DULL. – Allons, venez, Jacquinette.
(Dull et Jacquinette sortent.)
ARMADO. – Coquin, tu jeûneras pour tes péchés, avant que tu obtiennes ton pardon.
COSTARD. – Allons, monsieur, quand je jeûnerai, j'espère jeûner l'estomac plein.
ARMADO. – Tu seras grièvement puni.
COSTARD. – Je vous ai plus d'obligations que ne vous en ont vos gens, car ils sont fort légèrement récompensés.
ARMADO. – Emmenez ce coquin, enfermez-le.
MOTH. – Allons, viens, esclave transgresseur, vite.
COSTARD. – Ne me faites pas enfermer, monsieur, je jeûnerai fort bien en liberté.
MOTH. – Non, ce serait être lié et délié13, l'ami, tu iras en prison.
COSTARD. – Eh bien! si jamais je revois les heureux jours de désolation que j'ai vus, il y aura quelqu'un qui verra…
MOTH. – Que verra-t-on?
COSTARD. – Rien, monsieur Moth, que ce que l'on regardera. Il ne convient pas aux prisonniers de trop garder le silence dans leurs paroles; ainsi je ne dirai rien. Je remercie Dieu de ce que j'ai aussi peu de patience qu'un autre homme; ainsi, je peux rester tranquille.

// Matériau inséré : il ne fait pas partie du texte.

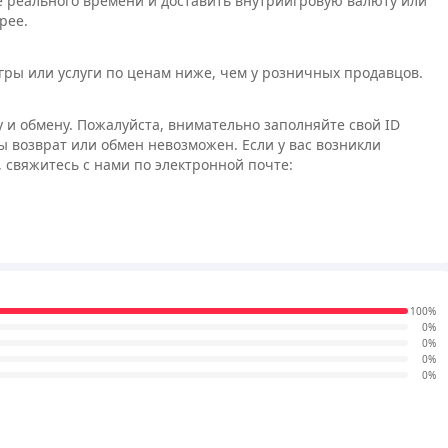
 реального времени и доставить внутриигровую валюту или
рее.
игры или услуги по ценам ниже, чем у розничных продавцов.
 и обмену. Пожалуйста, внимательно заполняйте свой ID
ы возврат или обмен невозможен. Если у вас возникли
 свяжитесь с нами по электронной почте:
100%
0%
0%
0%
0%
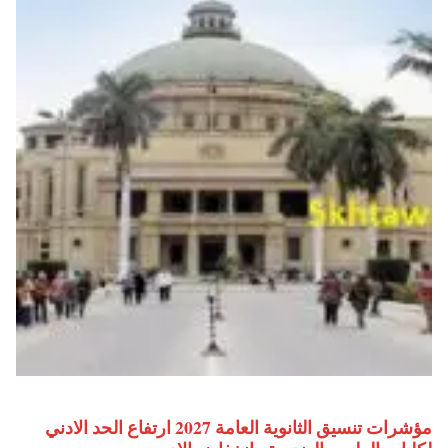
مؤشرات تنسيق الثانوية العامة 2027 ارتفاع الحد الادني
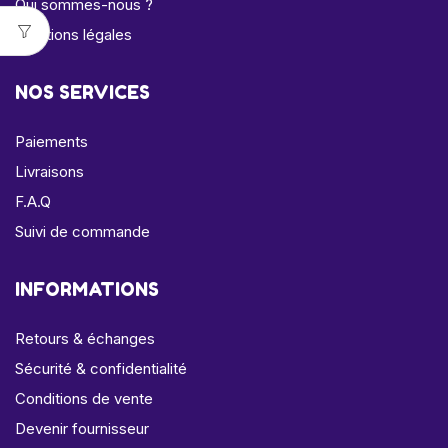
Qui sommes-nous ?
Mentions légales
NOS SERVICES
Paiements
Livraisons
F.A.Q
Suivi de commande
INFORMATIONS
Retours & échanges
Sécurité & confidentialité
Conditions de vente
Devenir fournisseur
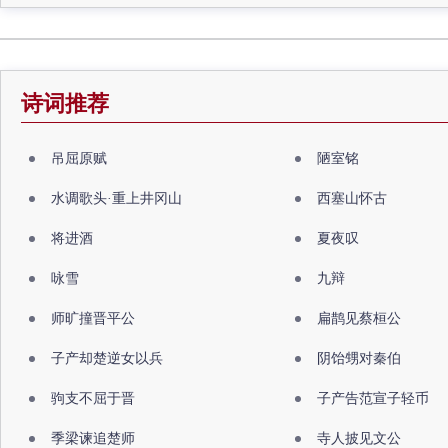
诗词推荐
吊屈原赋
陋室铭
水调歌头·重上井冈山
西塞山怀古
将进酒
夏夜叹
咏雪
九辩
师旷撞晋平公
扁鹊见蔡桓公
子产却楚逆女以兵
阴饴甥对秦伯
驹支不屈于晋
子产告范宣子轻币
季梁谏追楚师
寺人披见文公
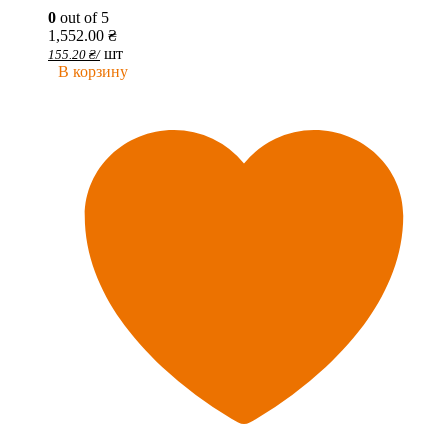
0
out of 5
1,552.00
₴
шт
155.20
₴
/
В корзину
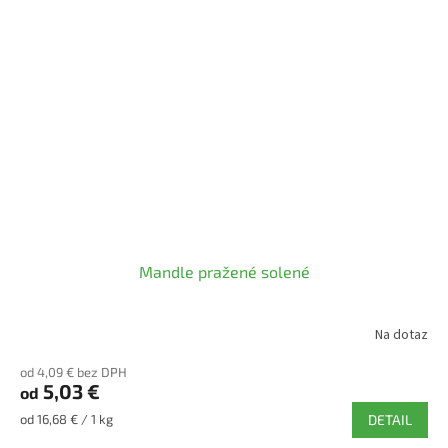
Mandle pražené solené
Na dotaz
od 4,09 € bez DPH
5,03 €
od
Jednotková
od 16,68 € / 1 kg
DETAIL
cena:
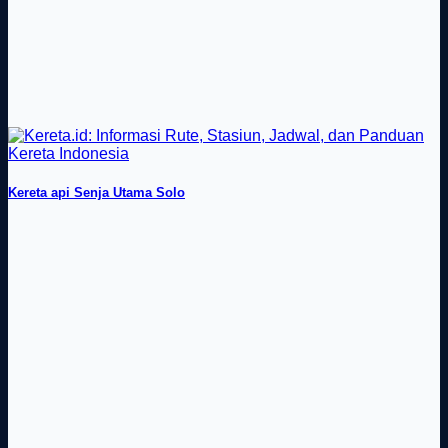
Kereta api Senja Utama Solo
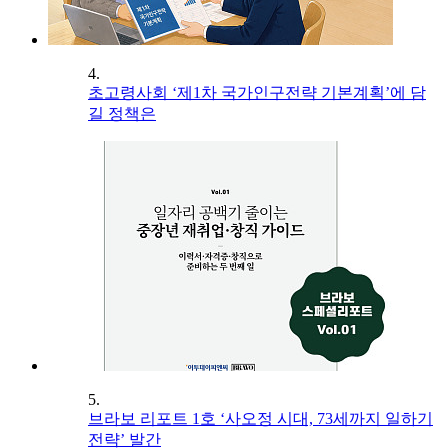
4.
초고령사회 ‘제1차 국가인구전략 기본계획’에 담
길 정책은
5.
브라보 리포트 1호 ‘사오정 시대, 73세까지 일하기
전략’ 발간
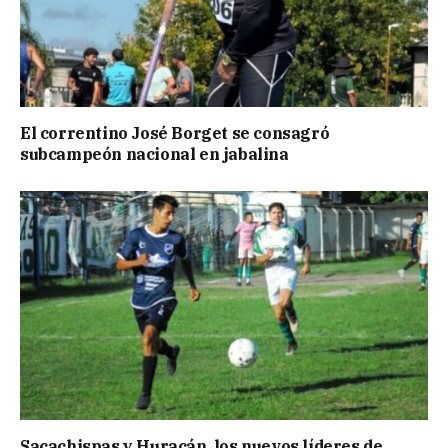
El correntino José Borget se consagró
subcampeón nacional en jabalina
Sacachispas y Huracán, los nuevos líderes de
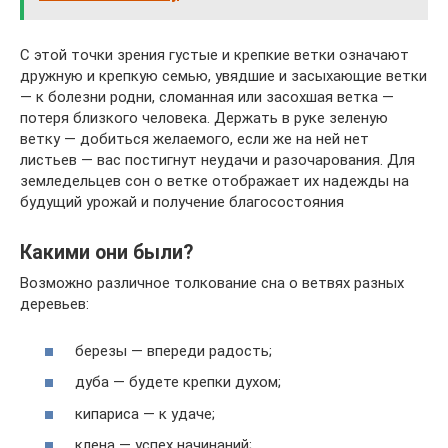
С этой точки зрения густые и крепкие ветки означают
дружную и крепкую семью, увядшие и засыхающие ветки
— к болезни родни, сломанная или засохшая ветка —
потеря близкого человека. Держать в руке зеленую
ветку — добиться желаемого, если же на ней нет
листьев — вас постигнут неудачи и разочарования. Для
земледельцев сон о ветке отображает их надежды на
будущий урожай и получение благосостояния
Какими они были?
Возможно различное толкование сна о ветвях разных
деревьев:
березы — впереди радость;
дуба — будете крепки духом;
кипариса — к удаче;
клена — успех начинаний;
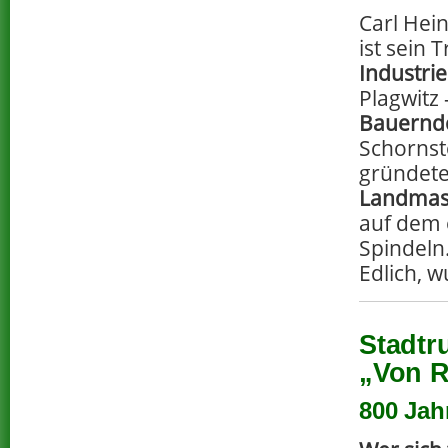
Carl Hei
ist sein 
Industrie
Plagwitz 
Bauernd
Schornst
gründete
Landmas
auf dem 
Spindeln
Edlich, w
Stadtr
„Von R
800 Jahr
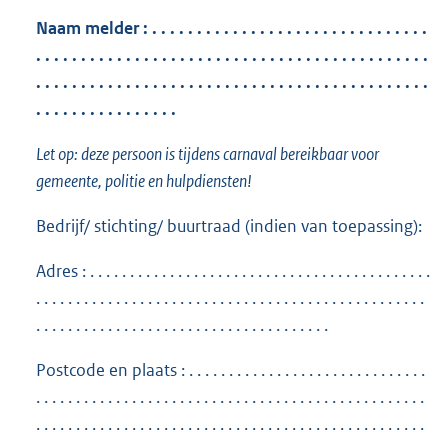
Naam melder : . . . . . . . . . . . . . . . . . . . . . . . . . . . . . . .
. . . . . . . . . . . . . . . . . . . . . . . . . . . . . . . . . . . . . . . . . . . .
. . . . . . . . . . . . . . . . . . . . . . . . . . . . . . . . . . . . . . . . . . . .
. . . . . . . . . . . . . . . .
Let op: deze persoon is tijdens carnaval bereikbaar voor
gemeente, politie en hulpdiensten!
Bedrijf/ stichting/ buurtraad (indien van toepassing):
Adres : . . . . . . . . . . . . . . . . . . . . . . . . . . . . . . . . . . . . . . . . . . .
. . . . . . . . . . . . . . . . . . . . . . . . . . . . . . . . . . . . . . . . . . . . . . . . .
. . . . . . . . . . . . . . . . . . . . . . . . . . . . . . . . . . . . .
Postcode en plaats : . . . . . . . . . . . . . . . . . . . . . . . . . . . . . .
. . . . . . . . . . . . . . . . . . . . . . . . . . . . . . . . . . . . . . . . . . . . . . . . .
. . . . . . . . . . . . . . . . . . . . . . . . . . . . . . . . . . . . . . . . . . . . . . . . .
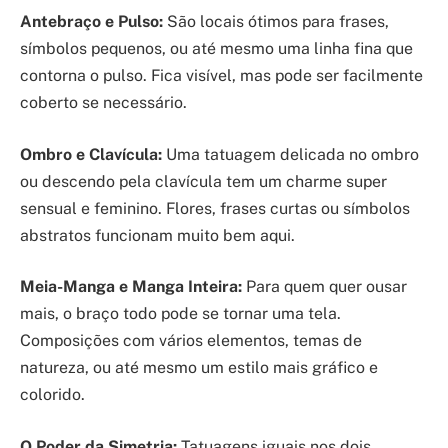
Antebraço e Pulso:
São locais ótimos para frases,
símbolos pequenos, ou até mesmo uma linha fina que
contorna o pulso. Fica visível, mas pode ser facilmente
coberto se necessário.
Ombro e Clavícula:
Uma tatuagem delicada no ombro
ou descendo pela clavícula tem um charme super
sensual e feminino. Flores, frases curtas ou símbolos
abstratos funcionam muito bem aqui.
Meia-Manga e Manga Inteira:
Para quem quer ousar
mais, o braço todo pode se tornar uma tela.
Composições com vários elementos, temas de
natureza, ou até mesmo um estilo mais gráfico e
colorido.
O Poder da Simetria:
Tatuagens iguais nos dois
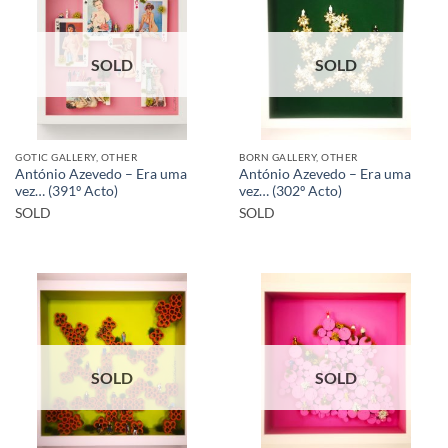
SOLD
SOLD
GOTIC GALLERY, OTHER
BORN GALLERY, OTHER
António Azevedo – Era uma
António Azevedo – Era uma
vez… (391º Acto)
vez… (302º Acto)
SOLD
SOLD
SOLD
SOLD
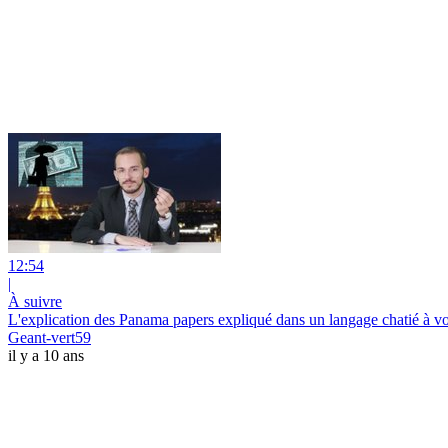
12:54
|
À suivre
L'explication des Panama papers expliqué dans un langage chatié à vo
Geant-vert59
il y a 10 ans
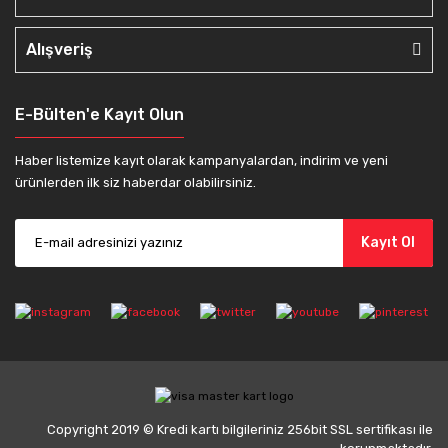
Alışveriş
E-Bülten'e Kayıt Olun
Haber listemize kayıt olarak kampanyalardan, indirim ve yeni
ürünlerden ilk siz haberdar olabilirsiniz.
Kayıt Ol
Copyright 2019 © Kredi kartı bilgileriniz 256bit SSL sertifikası ile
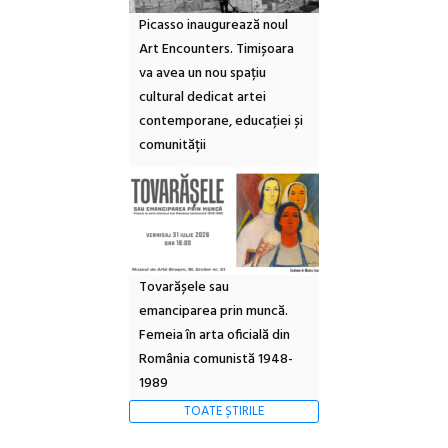
Picasso inaugurează noul
Art Encounters. Timișoara
va avea un nou spațiu
cultural dedicat artei
contemporane, educației și
comunității
Tovarășele sau
emanciparea prin muncă.
Femeia în arta oficială din
România comunistă 1948-
1989
TOATE ȘTIRILE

(Moth sort emmenant Costard.)
ARMADO, seul. – J'aime jusqu'à la terre qui est basse, où a marché sa chaussure, plus basse encore, conduite par son pied, qui est le plus bas des trois. Si j'aime, je serai parjure, ce qui est une grande preuve de fausseté. Et comment peut-il être sincère, l'amour qui est fondé sur une fausseté? L'amour est un esprit familier, l'amour est un démon: s'il y a un mauvais ange, c'est l'amour. Et cependant Samson fut tenté de même, et Samson avait une force extraordinaire; Salomon fut aussi séduit de même, et Salomon avait une grande dose de sagesse. Le trait de Cupidon est trop dur pour la massue d'Hercule, et par conséquent trop fort aussi pour l'épée d'un Espagnol. La première et la seconde cause ne me serviront de rien14. Il ne fait pas de cas de l'escrime. Il ne s'embarrasse point du duel: sa honte est d'être appelé un enfant; mais sa gloire est de vaincre les hommes. Adieu, valeur! rouille-toi dans le repos, mon épée! taisez-vous, tambours! votre maître est amoureux. Oui, il aime. Que quelque dieu des vers impromptus veuille m'assister, car je suis sûr que je deviendrai poëte à sonnets. Esprit, invente; plume, écris; car je suis prêt à faire des volumes in-folio.